Evidence Map

What Nerviq has proven, what it has not, and where to check.

Nerviq publishes several kinds of evidence — a public benchmark corpus, a human beta evaluation, case studies, a reproducible reference corpus, and a before/after proof repo. This page ties them together in one place, explains what each one proves and does not prove, and states clearly what the full chain still does not add up to.

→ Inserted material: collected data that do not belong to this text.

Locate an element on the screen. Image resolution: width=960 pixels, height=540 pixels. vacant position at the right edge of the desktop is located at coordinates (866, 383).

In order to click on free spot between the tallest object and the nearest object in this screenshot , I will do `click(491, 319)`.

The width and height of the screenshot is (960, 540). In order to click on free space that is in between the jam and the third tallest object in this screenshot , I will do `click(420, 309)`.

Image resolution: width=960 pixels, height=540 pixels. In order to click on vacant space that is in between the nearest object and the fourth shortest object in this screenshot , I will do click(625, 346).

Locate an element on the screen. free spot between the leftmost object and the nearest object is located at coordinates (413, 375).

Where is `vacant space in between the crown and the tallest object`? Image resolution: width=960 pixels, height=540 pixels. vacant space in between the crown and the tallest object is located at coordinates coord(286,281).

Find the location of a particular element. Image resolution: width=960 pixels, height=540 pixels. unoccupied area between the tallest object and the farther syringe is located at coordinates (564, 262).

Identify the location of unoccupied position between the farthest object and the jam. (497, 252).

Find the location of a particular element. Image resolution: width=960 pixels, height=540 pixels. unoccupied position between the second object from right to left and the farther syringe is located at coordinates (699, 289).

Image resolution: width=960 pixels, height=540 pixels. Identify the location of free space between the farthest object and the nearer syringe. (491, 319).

Public proofMaintained in the openReport gaps via `nerviq feedback`

The hierarchy at a glance

Six artefacts, from broad (corpus-level robustness) to sharp (one worked example).

All repos Nerviq has ever run against
Public benchmark corpus
61 repos · 6 platforms
Internal dev + smoke
uncounted
Per-platform calibrations
Claude · Cursor · Codex · Copilot · Gemini · Windsurf · Aider
Beta evaluation
8 curated repos · human scored
Framework deep-dive
4 archetypes · +11.25 avg uplift
Reference benchmark corpus
5 archetypes · reproducible
Before / after proof repo
one real multi-agent repo

The robustness layer

Continuous, automated evidence that the audit itself is stable across real-world diversity.

61 repos · automated

Public benchmark corpus

The standing corpus Nerviq's CI gate runs against on every push — 61 real public GitHub repositories across Claude, Cursor, Codex, Copilot, Gemini, Windsurf, and Aider.

Proves — stable behaviour on real-world diversity, strict FP rate under 5% per certified platform.

Does not prove — customer adoption.

Reproducible by anyone

Reference benchmark corpus

A separate public repo (nerviq/nerviq-reference-benchmark-corpus) packaging five archetypes — Node API, Python ML, Go payments, Flutter mobile, platform monorepo — with a rebuild script and baseline score tables.

Proves — scoring is reproducible by an outsider.

Does not prove — correctness of the scoring, only reproducibility.

The human-evidence layer

Curated repositories reviewed by actual evaluators, with published findings.

8 curated repos

Beta evaluation

Eight repos audited by human evaluators across a spread of stacks. Scored the experience, surfaced product gaps, filed raw observation packets.

Proves — useful output on real repos per real humans. Flagged gaps all subsequently closed.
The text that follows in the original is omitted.